▶ What you need to do
Only lines with the word "Palermo" are needed; collect each of them from the listing below.

[[ Data for processing open ]]

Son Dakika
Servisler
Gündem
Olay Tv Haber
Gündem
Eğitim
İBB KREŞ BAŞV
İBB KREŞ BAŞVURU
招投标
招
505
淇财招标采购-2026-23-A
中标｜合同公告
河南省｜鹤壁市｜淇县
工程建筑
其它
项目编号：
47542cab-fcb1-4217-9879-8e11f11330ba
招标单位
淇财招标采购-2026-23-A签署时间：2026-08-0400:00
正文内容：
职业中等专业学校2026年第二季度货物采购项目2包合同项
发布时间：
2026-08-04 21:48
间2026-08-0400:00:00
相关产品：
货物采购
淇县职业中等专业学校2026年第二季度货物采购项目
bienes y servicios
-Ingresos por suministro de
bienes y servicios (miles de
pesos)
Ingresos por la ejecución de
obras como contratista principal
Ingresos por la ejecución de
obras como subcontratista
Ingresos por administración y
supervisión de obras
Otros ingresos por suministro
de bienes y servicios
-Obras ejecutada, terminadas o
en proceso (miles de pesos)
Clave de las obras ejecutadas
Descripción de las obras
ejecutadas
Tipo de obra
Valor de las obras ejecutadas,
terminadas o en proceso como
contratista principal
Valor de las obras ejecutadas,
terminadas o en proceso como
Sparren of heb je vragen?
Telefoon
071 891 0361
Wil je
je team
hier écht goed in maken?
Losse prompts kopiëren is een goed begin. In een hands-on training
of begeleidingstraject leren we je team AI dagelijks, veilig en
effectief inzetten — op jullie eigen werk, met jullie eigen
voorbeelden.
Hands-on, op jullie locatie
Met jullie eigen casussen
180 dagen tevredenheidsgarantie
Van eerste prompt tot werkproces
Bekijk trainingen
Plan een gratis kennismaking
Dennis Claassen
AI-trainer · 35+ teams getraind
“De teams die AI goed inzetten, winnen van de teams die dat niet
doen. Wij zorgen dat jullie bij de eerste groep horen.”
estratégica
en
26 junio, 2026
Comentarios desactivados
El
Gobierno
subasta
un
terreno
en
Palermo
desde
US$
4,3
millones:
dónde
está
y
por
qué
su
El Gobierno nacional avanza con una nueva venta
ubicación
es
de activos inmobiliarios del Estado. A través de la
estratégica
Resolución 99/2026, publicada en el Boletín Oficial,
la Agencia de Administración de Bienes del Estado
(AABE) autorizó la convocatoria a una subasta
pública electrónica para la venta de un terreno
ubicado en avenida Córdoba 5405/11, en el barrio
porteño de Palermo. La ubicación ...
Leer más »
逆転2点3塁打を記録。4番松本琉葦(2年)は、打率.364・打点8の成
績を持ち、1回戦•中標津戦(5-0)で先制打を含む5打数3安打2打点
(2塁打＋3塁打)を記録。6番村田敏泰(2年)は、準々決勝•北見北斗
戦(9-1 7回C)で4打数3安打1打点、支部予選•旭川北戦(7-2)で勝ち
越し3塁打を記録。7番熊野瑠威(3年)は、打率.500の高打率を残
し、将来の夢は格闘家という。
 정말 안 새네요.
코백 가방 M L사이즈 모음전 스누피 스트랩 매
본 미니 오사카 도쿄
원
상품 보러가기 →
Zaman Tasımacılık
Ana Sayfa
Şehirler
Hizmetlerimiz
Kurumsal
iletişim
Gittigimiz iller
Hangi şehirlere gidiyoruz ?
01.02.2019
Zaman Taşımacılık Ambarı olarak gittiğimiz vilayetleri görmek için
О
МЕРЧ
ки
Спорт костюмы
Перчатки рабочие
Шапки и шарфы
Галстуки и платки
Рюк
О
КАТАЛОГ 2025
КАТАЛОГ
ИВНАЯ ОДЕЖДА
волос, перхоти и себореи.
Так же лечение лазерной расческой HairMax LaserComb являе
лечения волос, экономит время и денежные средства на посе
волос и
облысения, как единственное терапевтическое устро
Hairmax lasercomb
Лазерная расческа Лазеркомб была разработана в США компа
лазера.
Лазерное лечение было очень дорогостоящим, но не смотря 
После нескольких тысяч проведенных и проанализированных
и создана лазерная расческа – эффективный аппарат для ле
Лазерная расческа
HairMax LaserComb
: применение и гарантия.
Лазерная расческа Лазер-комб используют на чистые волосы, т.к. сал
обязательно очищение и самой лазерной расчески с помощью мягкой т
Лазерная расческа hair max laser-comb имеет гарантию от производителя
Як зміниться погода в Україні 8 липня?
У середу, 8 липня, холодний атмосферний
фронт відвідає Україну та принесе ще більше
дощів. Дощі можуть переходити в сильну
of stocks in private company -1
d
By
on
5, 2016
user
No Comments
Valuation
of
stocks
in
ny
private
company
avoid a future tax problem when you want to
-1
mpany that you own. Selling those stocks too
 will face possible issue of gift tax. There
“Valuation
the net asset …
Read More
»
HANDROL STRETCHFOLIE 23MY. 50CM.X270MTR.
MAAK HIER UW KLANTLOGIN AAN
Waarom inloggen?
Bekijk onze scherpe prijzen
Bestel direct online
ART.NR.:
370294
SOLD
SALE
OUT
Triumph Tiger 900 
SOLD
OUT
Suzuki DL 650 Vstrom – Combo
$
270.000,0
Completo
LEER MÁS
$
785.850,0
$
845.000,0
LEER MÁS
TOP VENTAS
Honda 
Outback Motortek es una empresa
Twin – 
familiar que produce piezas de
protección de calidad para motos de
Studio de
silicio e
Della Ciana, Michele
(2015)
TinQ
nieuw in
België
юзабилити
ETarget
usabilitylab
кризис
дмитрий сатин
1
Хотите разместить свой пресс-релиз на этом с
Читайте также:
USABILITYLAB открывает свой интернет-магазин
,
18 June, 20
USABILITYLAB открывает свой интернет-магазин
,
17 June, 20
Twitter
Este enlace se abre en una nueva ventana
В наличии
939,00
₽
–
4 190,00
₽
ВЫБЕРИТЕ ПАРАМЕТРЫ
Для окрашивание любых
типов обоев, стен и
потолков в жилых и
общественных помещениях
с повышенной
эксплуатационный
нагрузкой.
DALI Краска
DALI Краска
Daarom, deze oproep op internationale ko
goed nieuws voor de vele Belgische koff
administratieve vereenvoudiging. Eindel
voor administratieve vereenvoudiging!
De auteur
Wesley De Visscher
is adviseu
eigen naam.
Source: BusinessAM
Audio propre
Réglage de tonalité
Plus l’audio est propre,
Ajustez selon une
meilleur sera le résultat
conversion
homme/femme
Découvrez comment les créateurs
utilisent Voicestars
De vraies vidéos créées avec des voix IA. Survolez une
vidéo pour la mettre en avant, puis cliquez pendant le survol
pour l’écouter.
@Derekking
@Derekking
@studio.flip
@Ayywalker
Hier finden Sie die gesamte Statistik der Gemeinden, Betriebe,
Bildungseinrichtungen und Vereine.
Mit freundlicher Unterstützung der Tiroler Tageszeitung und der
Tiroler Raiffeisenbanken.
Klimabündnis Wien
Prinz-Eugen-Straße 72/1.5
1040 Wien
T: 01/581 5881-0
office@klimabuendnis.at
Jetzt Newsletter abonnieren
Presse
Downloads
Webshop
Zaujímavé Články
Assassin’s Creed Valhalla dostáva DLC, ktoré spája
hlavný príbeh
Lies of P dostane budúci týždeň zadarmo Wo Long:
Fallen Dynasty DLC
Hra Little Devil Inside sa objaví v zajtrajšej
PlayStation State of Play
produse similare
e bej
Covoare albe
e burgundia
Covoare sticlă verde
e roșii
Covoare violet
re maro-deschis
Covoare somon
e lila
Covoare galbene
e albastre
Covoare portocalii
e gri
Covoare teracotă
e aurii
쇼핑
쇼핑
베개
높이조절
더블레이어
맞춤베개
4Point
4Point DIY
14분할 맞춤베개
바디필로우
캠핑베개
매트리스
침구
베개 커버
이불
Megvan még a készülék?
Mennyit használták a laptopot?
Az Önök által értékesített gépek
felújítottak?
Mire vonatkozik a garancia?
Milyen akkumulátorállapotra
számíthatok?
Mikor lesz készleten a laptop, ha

[[ Data for processing closed ]]

▶ Output of the exercise
Palermo
porteño de Palermo. La ubicación ...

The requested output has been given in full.